**Diario de un padre desesperado**
Hace más de medio año que mi yerno está sin trabajo y vive a nuestra costa, y mi hija, en vez de verlo, lo defiende. No hay palabras para describir el dolor de ver cómo una familia se desmorona cuando los adultos se niegan a asumir la responsabilidad de sus vidas. Hace poco discutí con mi hija, y todo por culpa de él, un hombre que lleva ocho meses sin empleo y sin mostrar la más mínima iniciativa para cambiarlo. Y mi hija… lo justifica. Dice que es vergonzoso aceptar cualquier trabajo, con su experiencia y estudios. Pero vivir como parásitos de los padres, al parecer, no le da pena.

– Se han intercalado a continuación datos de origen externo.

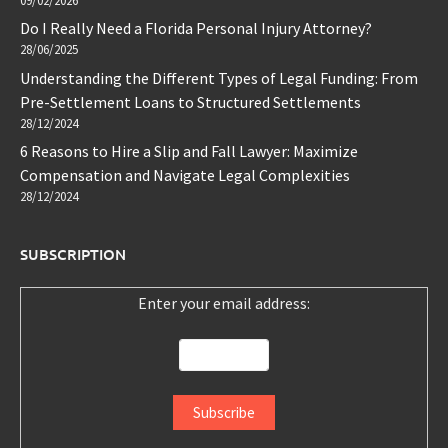
09/02/2026
Do I Really Need a Florida Personal Injury Attorney?
28/06/2025
Understanding the Different Types of Legal Funding: From
Pre-Settlement Loans to Structured Settlements
28/12/2024
6 Reasons to Hire a Slip and Fall Lawyer: Maximize
Compensation and Navigate Legal Complexities
28/12/2024
SUBSCRIPTION
Enter your email address:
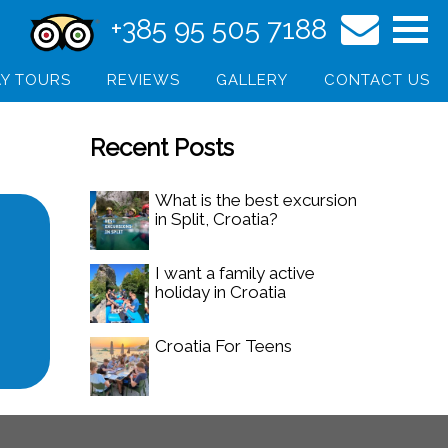
+385 95 505 7188
Y TOURS
REVIEWS
GALLERY
CONTACT US
Recent Posts
What is the best excursion
in Split, Croatia?
I want a family active
holiday in Croatia
Croatia For Teens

Hace dos años celebraron su boda. Fue un día hermoso, todo en orden. Nosotros, los padres de ambos, les ayudamos a comprar un piso en Madrid —pusimos la mitad cada familia. Ellos hicieron la reforma; en aquel entonces trabajaban los dos y les llegaba el dinero. Sí, gastaban a veces sin mucho sentido, pero no nos metimos: son adultos, que aprendan.
Hace seis meses nació mi nieto. ¡Qué alegría! Pero junto con la felicidad llegaron los problemas. Mi hija se fue de baja maternal, y casi al mismo tiempo, mi yerno se quedó en paro. No tenían ahorros. Nos pidieron ayuda, y mi mujer y yo, claro, no les negamos nada. Los suegros también colaboraron. Compramos todo, desde el carrito hasta la cuna. Mi hija cobra una miseria, y él busca trabajo… desde hace ocho meses.
Prometió que sería temporal, que pronto encontraría algo digno y nos devolvería el dinero. Ni siquiera exigimos que nos lo devolviera, solo que se espabilaran. Pero el tiempo pasa y nada cambia. Mi mujer y yo estamos agotados. ¿Tan difícil es aceptar un empleo temporal —en un almacén, de repartidor, lo que sea? Pero él dice que “eso no es para alguien como él”. Y mi hija asiente.
El otro día estallé y le dije lo que pienso. Le recordé que es hombre, padre, y debe mantener a su familia. Pero él se tumba en el sofá esperando que las estrellas se alineen y le ofrezcan el trabajo perfecto con un sueldo de tres mil euros. Mientras, mi mujer y yo nos partimos la espalda para que no pasen hambre.
Mi hija se enfadó. Me acusó de ser cruel, de no entender su situación. Que si acepta “cualquier cosa”, no tendrá tiempo ni energías para buscar algo mejor, y además llegará cansado y de mal humor. “¿Para qué quiero eso?”, dijo. Con el niño, supongo, ya tiene suficiente.
Escucharla me hervía la sangre. ¿Cuándo empezó esta generación a creer que los padres debemos mantener no solo a ellos, sino también a sus hijos? Mi mujer y yo la criamos sin ayuda de los abuelos, trabajamos duro y salimos adelante solos. Nunca esperamos que nadie resolviera nuestros problemas. Pero ellos… se han instalado en la comodidad.
Hablé con mi consuegra. Ella tampoco está contenta; dice que su hijo se queja de estar agotado, pero ni coge la fregona, mucho menos busca trabajo. Nos pusimos de acuerdo: basta. Es hora de cerrar el grifo. Nada más de comprarles la comida semanal, ni pañales, ni un euro de más. Solo lo imprescindible, repartido entre las dos familias.
Puedo sonar duro. Sí, son nuestros hijos. Pero, ¿es amor permitirles hundirse? ¿Es cariño dejar que se conformen con ser una carga? Tienen que entender que una familia se construye con esfuerzo, no es unas vacaciones eternas.
Si no les damos un golpe de realidad ahora, dentro de un año estarán peor. Él seguirá esperando el empleo soñado, y ella repitiendo que “hacen lo correcto”. Solo que ya no vivirán de su propio esfuerzo, sino del nuestro… y sin un ápice de vergüenza.
Y todo esto, delante del niño. ¿Qué ejemplo le están dando?